The report, issued by L.A. Controller Ron Galperin, says the Department of Water and Power's turf rebate program is “largely a gimmick — a device intended to attract attention and publicity.”

Mayor Eric Garcetti has touted the program as a key element in the city's response to the state's historic drought. In April, Garcetti lauded Turf Terminators, a company that uses turf rebates to replace lawns, in his State of the City speech.

According to the DWP, Turf Terminators collected $8.6 million in turf rebates this year alone. The Metropolitan Water District, the regional water wholesaler, reported that the company had been paid another $15 million from its program through July 9, with another $22.7 million of pending claims.

KCBS recently drew attention to $25,650 in contributions made to Garcetti's campaign and his nonprofit fund, which reporter David Goldstein found had come from officers of Turf Terminators, their associates and even their relatives. The firm has stopped taking new customers.

Among all of the DWP's water-conservation programs, the audit found that the turf-rebate program is the least cost-effective by far. Galperin noted that some turf-rebate money had gone to golf courses, which he said was not the best use of ratepayer money.

“When they budget for how they spend their money, it should be based in terms of [return on investment] and what their specific goals for the program are,” Galperin said in an interview. “If you look at various other things we put our money into, they are achieving a higher rate of return.”

The audit found that the DWP does not prioritize its conservation efforts based on which programs are most cost-effective.
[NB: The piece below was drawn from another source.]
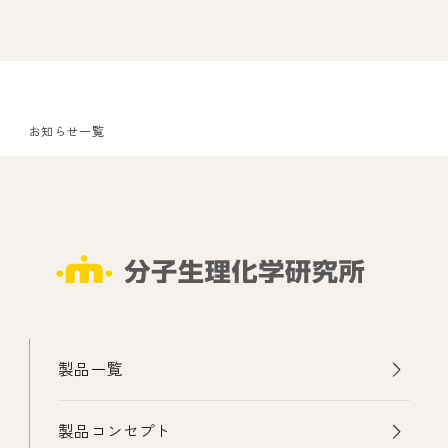
お知らせ一覧
製品一覧
製品コンセプト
In response, the DWP defended the turf-rebate program, saying it is important to offer customers a “menu of tools” to help conserve.

Mark Gold, the associate vice chancellor for environment and sustainability at UCLA, argued that it was premature to declare the program to be ineffective. It should be seen as an investment in changing public behavior, he argued.

“I think the investment is a smart investment,” he said. “We need to change our relationship with outdoor landscaping.”

For his part, Galperin suggested that the utility invest in “smart meters,” which would make it much easier for customers to track their own water use and to conserve.